For Western blotting, cells were treated with indicated reagents and lysed with lysis buffer (50 mM Tris [pH 7.5], 250 mM NaCl, 50 mM NaF, 10% glycerol, 5 mM EDTA, 0.5 mM Sodium orthovanadate, and 0.5% Triton X), and a protease inhibitor mixture, by incubation on ice for 20 min followed by centrifugation of lysates (15,000 rpm, at 4 °C for 20 min). Supernatants were quantified by Bicinchoninic acid kit (Thermofisher scientific). An equal amount of protein was loaded on SDS-PAGE, and resolved proteins were transferred to nitrocellulose membrane (Millipore, Billerica, MA, USA) and blocked with 3% Bovine serum albumin in TBST (20 mM Tris [pH 7.5], 150 mM NaCl, and 0.1% Tween 20). Membranes were incubated with primary Antibody (1:1000 dilution) at 4 °C overnight, followed by washing with TBST, and incubated with HRP-conjugated secondary Ab. Immuno-reactive bands were visualized with the Luminol reagent (Santa Cruz Biotechnology, Santa Cruz, CA, USA). Densitometric analysis of bands was performed using Image J software.

4.2.6. Parasite Load Assay

After specific treatment, macrophages were washed with 1X cold PBS followed by fixation in 4% paraformaldehyde (PFA), and permeabilization in 0.1% Triton X. Thereafter, the cells were stained with DAPI (1 µg/mL). Parasites per macrophage were calculated using EVOS FL fluorescence microscope and they were represented in terms of infectivity index (percentage of infected cells x number of parasites per infected cells).

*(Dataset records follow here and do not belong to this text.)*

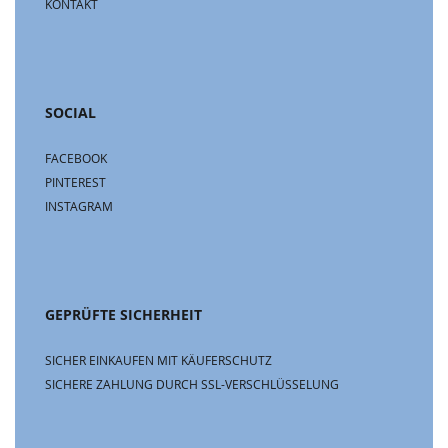
KONTAKT
SOCIAL
FACEBOOK
PINTEREST
INSTAGRAM
GEPRÜFTE SICHERHEIT
SICHER EINKAUFEN MIT KÄUFERSCHUTZ
SICHERE ZAHLUNG DURCH SSL-VERSCHLÜSSELUNG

4.2.7. Estimation of NO Production

Presence of Nitrite in culture media is an indicator of Nitric oxide production by cells (precisely macrophage polarization towards M1 phenotype). The cell culture supernatant in 150 µL volume is treated with 20 µL of Griess reagent (0.1% N-(1-naphthyl)ethylenediamine and 1% sulfanilic acid in equal volume; Thermofisher Scientific) to set a total volume of 300 µL per reaction and incubated for 10 min at room temperature followed by colorimetric estimation at 540 nm Lipopolysaccharide (LPS) is taken as positive control (1 μg/mL).

4.2.8. Animal Maintenance

Female BALB/c mice, 6–8 weeks old with 18–20 g weight, originally procured from The Jackson Laboratory (Bar Harbor, ME, USA) and maintained in the Experimental Animal Facility of National Centre for Cell Science (NCCS), Pune were taken. Animals were used according to the Institutional Animal Ethical Committee–approved animal use protocol (IAEC Project Number-IAEC/2016/B-269). Post experimentation procedures involved Euthanasia which had CO₂ dose asphyxiation. Carcasses were bagged and stored in the freezer and handed over in color coded bags to Pune Municipal Corporation (PMC) authorized biomedical waste disposal agency at their regular collection intervals.

4.2.9. Statistical Analysis

The in-vitro experiments were performed in triplicates. The error bars are represented as mean ± s.d. The statistical significance between the indicated experimental and control groups was deduced by using Student’s t-test and One way ANOVA (with Tukey’s correction).